MassQL Use Cases
MassQL Query for Organophosphate Compounds in the Environment¶
Author/s: Nina Zhao
MassQL Query¶
QUERY scansum(MS2DATA) WHERE MS2PROD=98.9847:TOLERANCEPPM=50:INTENSITYPERCENT=50 FILTER MS2PROD=98.9847
MassQL Translation¶
Returning the summed scan information on MS2.
The following conditions are applied to find scans in the mass spec data:
- Finding MS2 peak at m/z 98.9847 with a 50.0 PPM tolerance and a minimum percent intensity relative to base peak of 50.0%.
- Finding MS2 peak at m/z 98.9847.
MassQL Query Link¶
Additional Data Analysis¶
GNPS MS/MS Library Search¶
Data Availability¶
MSV000087187
Background¶
Organophosphate esters (OPEs) are widely used as flame retardants and plasticizers in consumer and industrial products. The environmental hazard of OPEs is of concern due to their increasing usage as the replacements of traditional brominated flame retardants and their toxicity effects, which include fecundity decrease, thyroid endocrine disruption, and developmental toxicity in fish. Most of the environmental investigations on OPEs employ targeted analysis with mass spectrometry, but recent studies utilizing non-targeted mass spectrometry have revealed novel OPEs. Therefore, screening strategies for OPEs in environmental samples are needed.

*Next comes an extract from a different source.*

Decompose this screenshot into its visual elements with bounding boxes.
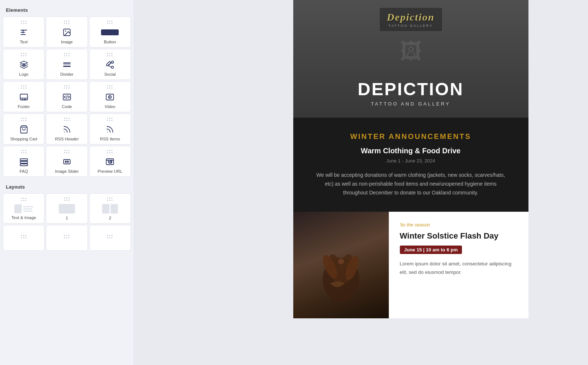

OPEs have the general structure O=P(OR)3, a central phosphate group with three alkyl or aromatic moieties. Previous studies have reported the phosphate ion (H4O4P+, m/z 98.9842) as the diagnostic fragment of this class of chemicals. We previously identified several OPEs in the marine water samples from Puget Sound. Here, we used MassQL to search for the phosphate ion fragment in the same dataset.
Results¶
MassQL returned 771 spectra hits; among them, ~22% (182, belonging to 4 major precursors m/z) were noise spectra which required further filters on percent of total intensity to be ruled out. The rest of the spectra hits (589) belong to ~60 unique molecular features and show a true fragment of m/z 98.98. A subsequent library search identified four OPEs: tributyl phosphate, tris(chloroethyl) phosphate, tris(chloroisopropyl) phosphate, and tris(butoxyethyl) phosphate, explaining ~56% (331) of the non-noise spectra hits. Tributyl phosphate was not identified in our original publication based on traditional fold-change non-targeted analysis. This example demonstrated the possibility to screen for environmental contaminants in MS data without a predefined suspect list.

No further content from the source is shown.